[Stored data]
──────────

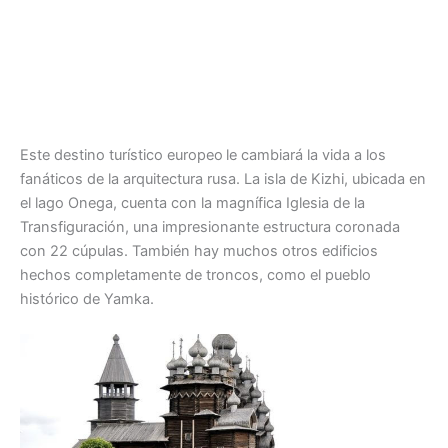
Este destino turístico europeo
le cambiará la vida a los
fanáticos de la arquitectura rusa. La isla de Kizhi, ubicada en
el lago Onega, cuenta con la magnífica Iglesia de la
Transfiguración, una impresionante estructura coronada
con 22 cúpulas. También hay muchos otros edificios
hechos completamente de troncos, como el pueblo
histórico de Yamka.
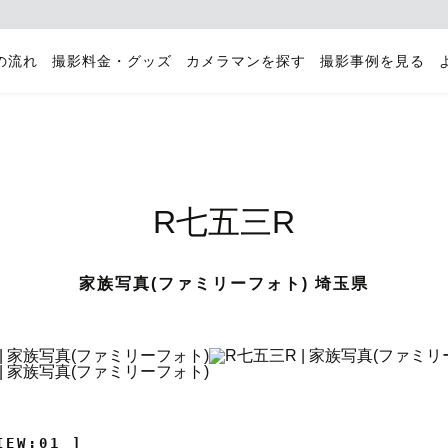
の流れ
撮影料金・グッズ
カメラマンを探す
撮影事例を見る
R七五三R
家族写真(ファミリーフォト) 埼玉県
IEW:01 ]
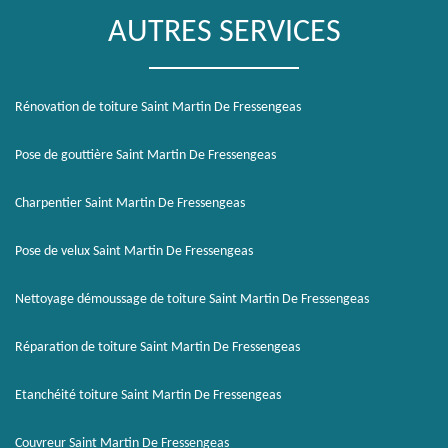
AUTRES SERVICES
Rénovation de toiture Saint Martin De Fressengeas
Pose de gouttière Saint Martin De Fressengeas
Charpentier Saint Martin De Fressengeas
Pose de velux Saint Martin De Fressengeas
Nettoyage démoussage de toiture Saint Martin De Fressengeas
Réparation de toiture Saint Martin De Fressengeas
Etanchéité toiture Saint Martin De Fressengeas
Couvreur Saint Martin De Fressengeas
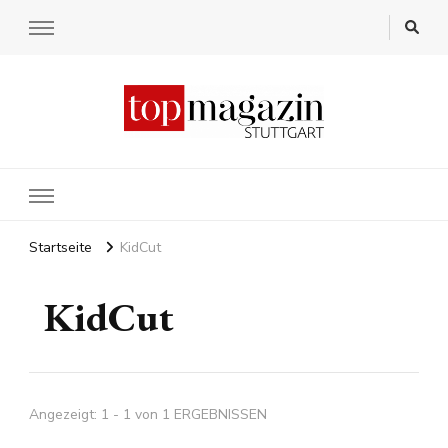
Startseite
KidCut
KidCut
Angezeigt: 1 - 1 von 1 ERGEBNISSEN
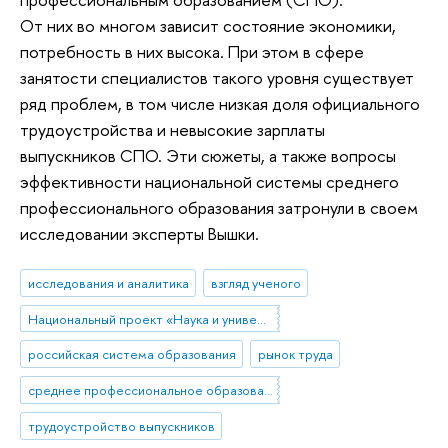
От них во многом зависит состояние экономики,
потребность в них высока. При этом в сфере
занятости специалистов такого уровня существует
ряд проблем, в том числе низкая доля официального
трудоустройства и невысокие зарплаты
выпускников СПО. Эти сюжеты, а также вопросы
эффективности национальной системы среднего
профессионального образования затронули в своем
исследовании эксперты Вышки.
исследования и аналитика
взгляд ученого
Национальный проект «Наука и университеты»
российская система образования
рынок труда
среднее профессиональное образование
трудоустройство выпускников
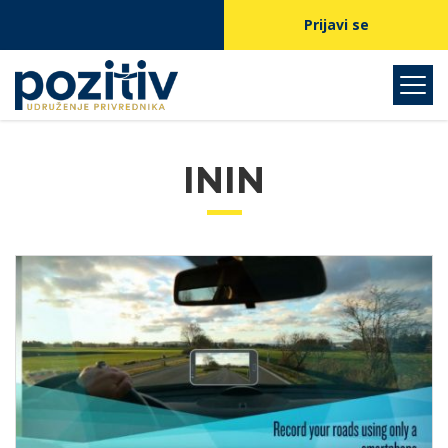
Prijavi se
ININ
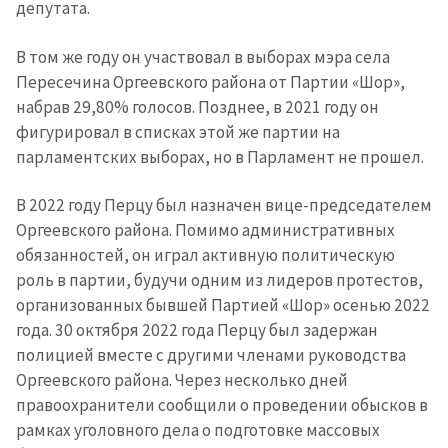
депутата.
В том же году он участвовал в выборах мэра села
Пересечина Оргеевского района от Партии «Шор»,
набрав 29,80% голосов. Позднее, в 2021 году он
фигурировал в списках этой же партии на
парламентских выборах, но в Парламент не прошел.
В 2022 году Перцу был назначен вице-председателем
Оргеевского района. Помимо административных
обязанностей, он играл активную политическую
роль в партии, будучи одним из лидеров протестов,
организованных бывшей Партией «Шор» осенью 2022
года. 30 октября 2022 года Перцу был задержан
полицией вместе с другими членами руководства
Оргеевского района. Через несколько дней
правоохранители сообщили о проведении обысков в
рамках уголовного дела о подготовке массовых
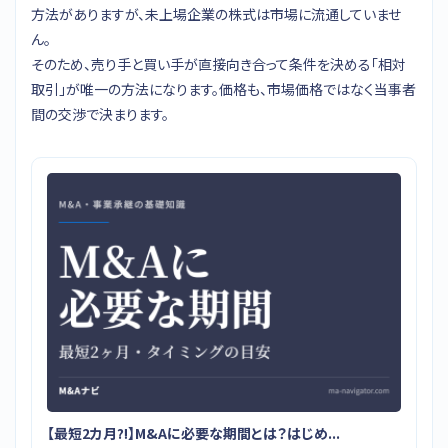
方法がありますが、未上場企業の株式は市場に流通していませ
ん。
そのため、売り手と買い手が直接向き合って条件を決める「相対
取引」が唯一の方法になります。価格も、市場価格ではなく当事者
間の交渉で決まります。
【最短2カ月⁈】M&Aに必要な期間とは？はじめ...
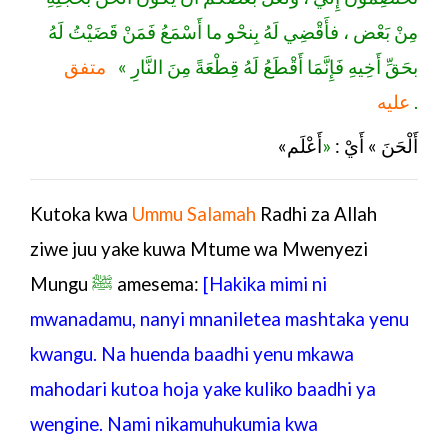
مِنْ بَعْض ، فأَقْضِي لَهُ بِنحْو ما أَسْمَعُ فَمَنْ قَضَيْتُ لَهُ
بحَقِّ أَخِيهِ فَإِنَّمَا أَقْطَعُ لَهُ قِطْعَةً مِنَ النَّارِ »
متفق
عليه
.
أَعْلَم
«
«أَلْحَنَ » أَيْ :
Kutoka
kwa
Ummu Salamah
Radhi za Allah
ziwe juu yake kuwa Mtume wa Mwenyezi
Mungu
ﷺ
amesema:
[Hakika mimi ni
mwanadamu, nanyi mnaniletea mashtaka yenu
kwangu. Na huenda baadhi yenu mkawa
mahodari kutoa hoja yake kuliko baadhi ya
wengine. Nami nikamuhukumia kwa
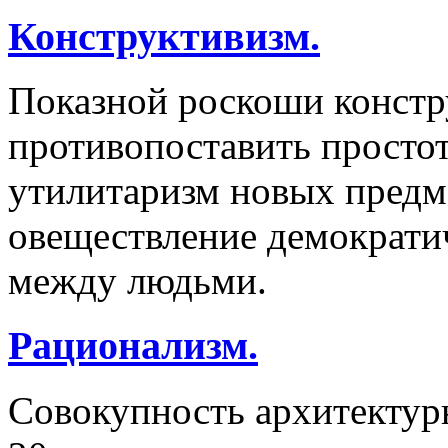
Конструктивизм.
Показной роскоши констр
противопоставить просто
утилитаризм новых предм
овеществление демократи
между людьми.
Рационализм.
Совокупность архитектур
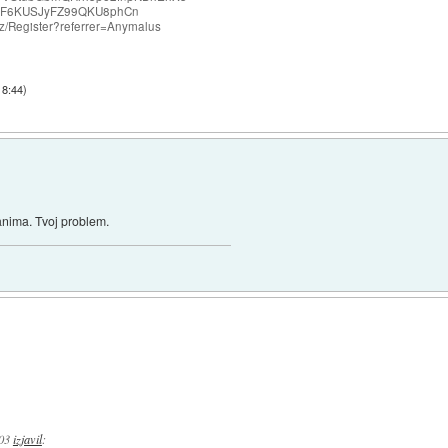
F6KUSJyFZ99QKU8phCn
o.nz/Register?referrer=Anymalus
18:44
)
zanima. Tvoj problem.
03
izjavil
:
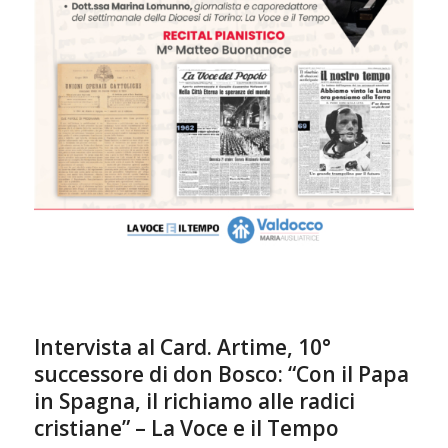
Intervista al Card. Artime, 10°
successore di don Bosco: “Con il Papa
in Spagna, il richiamo alle radici
cristiane” – La Voce e il Tempo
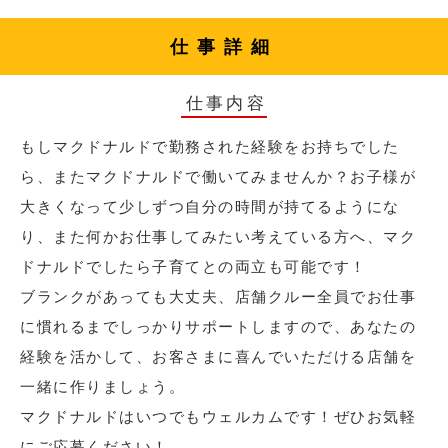
仕事詳細
仕事内容
もしマクドナルドで勤務された経験をお持ちでした
ら、またマクドナルドで働いてみませんか？お子様が
大きくなって少しずつ自分の時間が持てるようにな
り、また何かお仕事してみたい考えている方へ、マク
ドナルドでしたら子育てとの両立も可能です！
ブランクがあっても大丈夫、店舗クルー全員でお仕事
に慣れるまでしっかりサポートしますので、あなたの
経験を活かして、お客さまに喜んでいただける店舗を
一緒に作りましょう。
マクドナルドはいつでもウェルカムです！ぜひお気軽
にご応募ください！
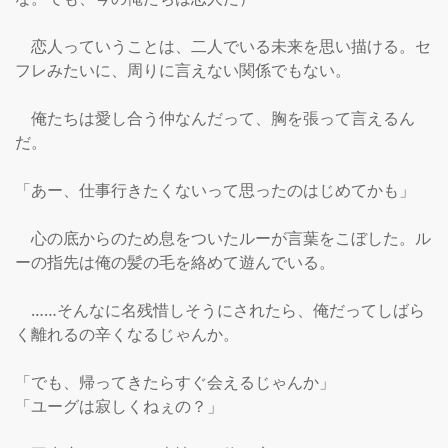
　恋人っていうことは、二人でいる未来を思い描ける。セ
フレみたいに、周りに言えない関係でもない。

　俺たちは愛し合う仲なんだって、胸を張って言えるん
だ。

「あー、仕事行きたくないって思ったのはじめてかも」

　心の底からのため息をついたルーが言葉をこぼした。ル
ーの指先は俺の髪の毛を絡めて遊んでいる。

　……そんなに名残惜しそうにされたら、俺だってしばら
く離れるの辛くなるじゃんか。

「でも、帰ってきたらすぐ会えるじゃんか」

「ユーグは寂しくねぇの？」
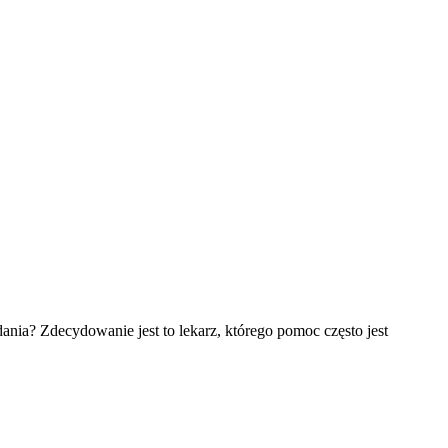
dania? Zdecydowanie jest to lekarz, którego pomoc często jest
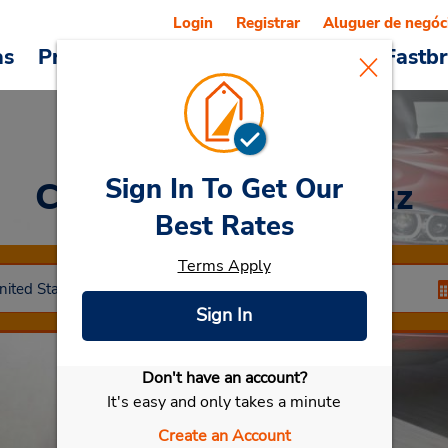
Login
Registrar
Aluguer de negóc
as
Promoções
Veículos e serviços
Fastb
Sign In To Get Our
Car Rental
Santa Cruz
Best Rates
Terms Apply
Sign In
Don't have an account?
Selecionar meu carro
It's easy and only takes a minute
Create an Account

──────────

→ **EXERCISE OBJECTIVE**
In the records above, find the line containing "マクドナルドはいつでもウェルカムです！ぜひお気軽" and the line containing "Selecionar meu carro", then give both of them again word for word along with every line between. Omit any pictures.

→ **WRITTEN SOLUTION**
マクドナルドはいつでもウェルカムです！ぜひお気軽
にご応募ください！
　恋人っていうことは、二人でいる未来を思い描ける。セ
フレみたいに、周りに言えない関係でもない。

　俺たちは愛し合う仲なんだって、胸を張って言えるん
だ。

「あー、仕事行きたくないって思ったのはじめてかも」

　心の底からのため息をついたルーが言葉をこぼした。ル
ーの指先は俺の髪の毛を絡めて遊んでいる。

　……そんなに名残惜しそうにされたら、俺だってしばら
く離れるの辛くなるじゃんか。

「でも、帰ってきたらすぐ会えるじゃんか」

「ユーグは寂しくねぇの？」
dania? Zdecydowanie jest to lekarz, którego pomoc często jest
Login
Registrar
Aluguer de negóc
as
Promoções
Veículos e serviços
Fastb
Sign In To Get Our
Car Rental
Santa Cruz
Best Rates
Terms Apply
Sign In
Don't have an account?
Selecionar meu carro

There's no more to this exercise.